Why You Need The 80/20 Rule of Customer Onboarding
When you treat every customer with special care you end up in trouble – fast. Doing whatever it takes to make customers happy feels good for a while, but those smiles quickly turn into frowns of frustrations as your backlog grows. That high touch, white glove treatment which seemed to work so well and which customers seemed to love, is now holding you back. That's why you need the 80/20 Rule of Customer Onboarding. When you deliver a foundational journey that fits 80% of your customers, you are on the path to success for both you and your customers.
Here’s an example from a company whose product is an infinitely customizable CRM platform. When we first met, they were suffering from the Special Snowflake Syndrome, doing anything to delight new customers. In fact, they tailored and customized their CRM platform to whatever each customer envisioned. Even though the onboarding team went above and beyond to satisfy new customers, churn was high. After waiting four months to receive value customers gave up.
They stopped paying their subscriptions and went back to their old solutions, usually spreadsheets. On top of the high churn, implementation teams were burned out from spending so long with new customers and margins were low due to high implementation costs.

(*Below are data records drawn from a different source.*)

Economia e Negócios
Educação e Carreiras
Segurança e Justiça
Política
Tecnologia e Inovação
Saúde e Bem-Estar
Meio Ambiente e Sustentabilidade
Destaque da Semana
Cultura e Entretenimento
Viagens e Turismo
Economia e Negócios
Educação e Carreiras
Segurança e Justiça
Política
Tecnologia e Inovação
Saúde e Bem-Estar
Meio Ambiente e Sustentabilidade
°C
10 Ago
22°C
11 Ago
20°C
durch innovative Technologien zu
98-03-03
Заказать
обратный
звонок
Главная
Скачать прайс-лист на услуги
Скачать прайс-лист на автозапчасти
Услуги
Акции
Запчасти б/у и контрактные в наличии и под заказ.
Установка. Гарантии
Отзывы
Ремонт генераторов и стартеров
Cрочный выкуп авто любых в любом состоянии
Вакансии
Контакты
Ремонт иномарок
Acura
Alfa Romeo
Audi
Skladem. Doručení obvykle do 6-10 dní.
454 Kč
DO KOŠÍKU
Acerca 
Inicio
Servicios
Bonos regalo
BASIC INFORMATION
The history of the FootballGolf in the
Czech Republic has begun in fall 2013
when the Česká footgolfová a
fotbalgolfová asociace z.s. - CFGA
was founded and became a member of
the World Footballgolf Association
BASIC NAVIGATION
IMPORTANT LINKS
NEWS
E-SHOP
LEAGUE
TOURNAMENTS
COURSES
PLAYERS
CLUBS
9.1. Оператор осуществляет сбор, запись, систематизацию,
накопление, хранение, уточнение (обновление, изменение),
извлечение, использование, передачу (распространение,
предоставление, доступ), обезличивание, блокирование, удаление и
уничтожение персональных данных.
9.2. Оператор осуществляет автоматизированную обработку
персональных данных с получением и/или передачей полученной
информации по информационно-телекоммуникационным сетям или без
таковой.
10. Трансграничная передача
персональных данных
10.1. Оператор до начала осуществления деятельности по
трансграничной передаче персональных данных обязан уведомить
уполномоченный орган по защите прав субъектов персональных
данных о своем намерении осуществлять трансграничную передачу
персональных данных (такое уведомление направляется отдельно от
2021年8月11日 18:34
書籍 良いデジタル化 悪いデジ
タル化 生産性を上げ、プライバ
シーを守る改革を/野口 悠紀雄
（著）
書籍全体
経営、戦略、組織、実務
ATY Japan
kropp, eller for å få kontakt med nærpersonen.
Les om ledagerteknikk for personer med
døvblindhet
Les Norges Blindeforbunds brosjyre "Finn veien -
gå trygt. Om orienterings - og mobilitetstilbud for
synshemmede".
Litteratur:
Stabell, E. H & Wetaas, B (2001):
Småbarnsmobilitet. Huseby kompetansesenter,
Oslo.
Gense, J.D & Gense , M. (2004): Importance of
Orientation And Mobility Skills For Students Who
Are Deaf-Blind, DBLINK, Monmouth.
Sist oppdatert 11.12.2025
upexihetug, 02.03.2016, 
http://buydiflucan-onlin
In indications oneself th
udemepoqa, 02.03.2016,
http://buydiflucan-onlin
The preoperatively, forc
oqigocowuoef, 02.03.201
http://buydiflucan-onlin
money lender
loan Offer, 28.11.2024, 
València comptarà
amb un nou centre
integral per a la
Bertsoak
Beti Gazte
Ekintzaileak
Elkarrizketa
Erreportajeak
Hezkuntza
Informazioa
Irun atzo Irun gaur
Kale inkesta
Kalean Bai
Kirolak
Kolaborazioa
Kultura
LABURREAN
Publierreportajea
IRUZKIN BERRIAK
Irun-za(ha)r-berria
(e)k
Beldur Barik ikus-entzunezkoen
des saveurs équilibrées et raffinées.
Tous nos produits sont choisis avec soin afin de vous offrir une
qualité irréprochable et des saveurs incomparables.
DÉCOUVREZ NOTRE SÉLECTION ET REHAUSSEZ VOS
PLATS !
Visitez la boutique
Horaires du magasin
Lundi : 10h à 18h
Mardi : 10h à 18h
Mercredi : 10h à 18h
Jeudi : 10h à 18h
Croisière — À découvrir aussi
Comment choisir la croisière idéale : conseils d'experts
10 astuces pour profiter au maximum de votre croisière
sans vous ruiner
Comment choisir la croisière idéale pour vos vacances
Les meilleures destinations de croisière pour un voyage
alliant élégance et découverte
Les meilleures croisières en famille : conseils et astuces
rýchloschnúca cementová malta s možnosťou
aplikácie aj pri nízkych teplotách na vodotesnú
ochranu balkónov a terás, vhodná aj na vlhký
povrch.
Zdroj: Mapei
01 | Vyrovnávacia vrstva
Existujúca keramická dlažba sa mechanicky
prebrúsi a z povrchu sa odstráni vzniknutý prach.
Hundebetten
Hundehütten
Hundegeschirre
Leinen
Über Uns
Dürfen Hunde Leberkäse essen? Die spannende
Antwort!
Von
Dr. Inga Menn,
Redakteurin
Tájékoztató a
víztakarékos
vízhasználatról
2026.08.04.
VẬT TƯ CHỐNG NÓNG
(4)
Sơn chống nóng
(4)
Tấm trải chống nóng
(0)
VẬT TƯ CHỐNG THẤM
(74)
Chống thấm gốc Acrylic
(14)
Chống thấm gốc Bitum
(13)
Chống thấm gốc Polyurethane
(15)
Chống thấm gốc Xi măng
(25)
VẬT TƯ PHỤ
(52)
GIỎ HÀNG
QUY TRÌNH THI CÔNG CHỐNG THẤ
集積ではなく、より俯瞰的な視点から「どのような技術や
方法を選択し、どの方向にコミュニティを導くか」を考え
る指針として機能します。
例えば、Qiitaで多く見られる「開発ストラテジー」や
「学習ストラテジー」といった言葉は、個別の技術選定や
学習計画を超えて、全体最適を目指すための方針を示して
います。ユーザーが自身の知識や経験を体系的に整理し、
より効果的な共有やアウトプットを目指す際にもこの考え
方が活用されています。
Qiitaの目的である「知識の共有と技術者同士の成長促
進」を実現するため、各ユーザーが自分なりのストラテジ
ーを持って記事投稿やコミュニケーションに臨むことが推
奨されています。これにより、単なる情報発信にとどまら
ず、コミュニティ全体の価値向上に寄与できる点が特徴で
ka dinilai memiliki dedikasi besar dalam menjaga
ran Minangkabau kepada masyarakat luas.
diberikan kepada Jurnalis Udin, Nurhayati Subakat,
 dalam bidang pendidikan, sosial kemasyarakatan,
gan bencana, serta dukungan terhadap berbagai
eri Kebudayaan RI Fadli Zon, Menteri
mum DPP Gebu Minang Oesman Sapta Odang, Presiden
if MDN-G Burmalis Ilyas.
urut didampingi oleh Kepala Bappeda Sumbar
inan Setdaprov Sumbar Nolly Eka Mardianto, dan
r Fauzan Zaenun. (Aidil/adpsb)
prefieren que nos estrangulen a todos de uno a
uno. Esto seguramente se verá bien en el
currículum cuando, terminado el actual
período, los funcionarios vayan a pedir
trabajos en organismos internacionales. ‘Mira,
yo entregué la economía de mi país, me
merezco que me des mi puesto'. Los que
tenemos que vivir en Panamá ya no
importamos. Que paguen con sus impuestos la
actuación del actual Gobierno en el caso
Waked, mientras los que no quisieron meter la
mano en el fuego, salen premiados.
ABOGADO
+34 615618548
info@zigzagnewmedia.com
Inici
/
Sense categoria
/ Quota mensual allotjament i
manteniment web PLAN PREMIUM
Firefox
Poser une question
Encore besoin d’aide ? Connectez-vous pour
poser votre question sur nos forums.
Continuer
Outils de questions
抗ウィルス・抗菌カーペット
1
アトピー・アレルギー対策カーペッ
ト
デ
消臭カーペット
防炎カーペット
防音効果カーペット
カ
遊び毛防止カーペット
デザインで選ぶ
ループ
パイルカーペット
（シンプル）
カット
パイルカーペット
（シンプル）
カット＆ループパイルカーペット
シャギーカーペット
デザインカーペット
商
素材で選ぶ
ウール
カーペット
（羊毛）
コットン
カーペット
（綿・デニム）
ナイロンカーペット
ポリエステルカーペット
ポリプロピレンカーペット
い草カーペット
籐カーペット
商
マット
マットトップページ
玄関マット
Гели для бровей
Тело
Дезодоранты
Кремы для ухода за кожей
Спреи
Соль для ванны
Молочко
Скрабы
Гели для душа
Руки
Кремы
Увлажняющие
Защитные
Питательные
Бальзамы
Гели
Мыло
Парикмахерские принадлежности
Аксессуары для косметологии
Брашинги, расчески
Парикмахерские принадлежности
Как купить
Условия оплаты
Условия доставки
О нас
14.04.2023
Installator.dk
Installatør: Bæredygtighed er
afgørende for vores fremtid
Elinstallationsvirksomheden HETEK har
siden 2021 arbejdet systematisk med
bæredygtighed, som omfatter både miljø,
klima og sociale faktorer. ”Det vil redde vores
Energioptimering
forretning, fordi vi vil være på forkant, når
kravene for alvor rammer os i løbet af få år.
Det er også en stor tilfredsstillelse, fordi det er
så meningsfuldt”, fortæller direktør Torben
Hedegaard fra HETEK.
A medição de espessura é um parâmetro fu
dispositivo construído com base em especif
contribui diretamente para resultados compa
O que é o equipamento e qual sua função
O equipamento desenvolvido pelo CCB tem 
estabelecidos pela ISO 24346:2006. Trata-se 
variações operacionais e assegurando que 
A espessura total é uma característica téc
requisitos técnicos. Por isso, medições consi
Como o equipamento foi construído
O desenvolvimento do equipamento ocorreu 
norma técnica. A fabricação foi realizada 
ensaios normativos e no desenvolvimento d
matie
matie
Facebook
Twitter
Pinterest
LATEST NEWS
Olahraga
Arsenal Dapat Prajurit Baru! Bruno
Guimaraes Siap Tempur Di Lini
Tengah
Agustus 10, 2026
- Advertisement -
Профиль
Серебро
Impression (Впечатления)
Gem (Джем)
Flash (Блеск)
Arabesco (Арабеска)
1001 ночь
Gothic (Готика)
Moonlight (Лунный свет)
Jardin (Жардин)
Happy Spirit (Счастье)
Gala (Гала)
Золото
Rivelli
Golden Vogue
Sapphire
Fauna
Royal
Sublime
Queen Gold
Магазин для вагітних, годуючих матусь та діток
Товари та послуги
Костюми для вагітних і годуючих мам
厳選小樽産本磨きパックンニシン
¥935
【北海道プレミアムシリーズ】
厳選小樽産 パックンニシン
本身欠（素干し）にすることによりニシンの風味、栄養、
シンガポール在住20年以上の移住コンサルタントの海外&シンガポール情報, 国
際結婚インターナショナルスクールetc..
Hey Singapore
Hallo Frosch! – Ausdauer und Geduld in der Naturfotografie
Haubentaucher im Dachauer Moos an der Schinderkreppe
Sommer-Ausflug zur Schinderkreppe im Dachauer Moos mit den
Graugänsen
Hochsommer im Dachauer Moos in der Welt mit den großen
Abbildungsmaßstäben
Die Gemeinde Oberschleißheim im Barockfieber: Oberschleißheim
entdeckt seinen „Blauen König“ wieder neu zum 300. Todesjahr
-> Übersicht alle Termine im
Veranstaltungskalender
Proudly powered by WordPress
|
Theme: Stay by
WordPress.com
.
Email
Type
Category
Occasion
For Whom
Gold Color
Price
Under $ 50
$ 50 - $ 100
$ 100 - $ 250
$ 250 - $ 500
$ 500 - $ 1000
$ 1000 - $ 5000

Rather than being limited by growth, employ the 80/20 Rule of Customer Onboarding. It’s the secret to scaling as your company grows. The 80/20 Rule allows you to accomplish more with the resources you already have, which is especially important right now. You’ll reduce your backlog, improve customer results over increasing delight, and deliver value when it most matters: at the beginning of the customer journey.
The 80/20 Rule of Customer Onboarding
The 80/20 Rule means applying the Pareto Principle, or the law of the vital few, to onboarding customers. You take all or most customers down a main route with a "less is more" approach and focus on producing the desired outcomes. Special snowflakes become the exception, not the rule. The 80/20 Rule of Customer Onboarding means you guide users along the “highways” to their destinations, instead of displaying every possible approach. For example, I live in Marin County, California, about 20 miles north of San Francisco. If I want to travel from Marin to San Francisco, you might try to captivate me with all the options you know of: Take the bus, hop on the ferry, cycle across the Golden Gate Bridge, or kayak along the San Francisco Bay. Instead, just tell me the best practice: “Take Highway 101 South.” That route me to my destination most quickly.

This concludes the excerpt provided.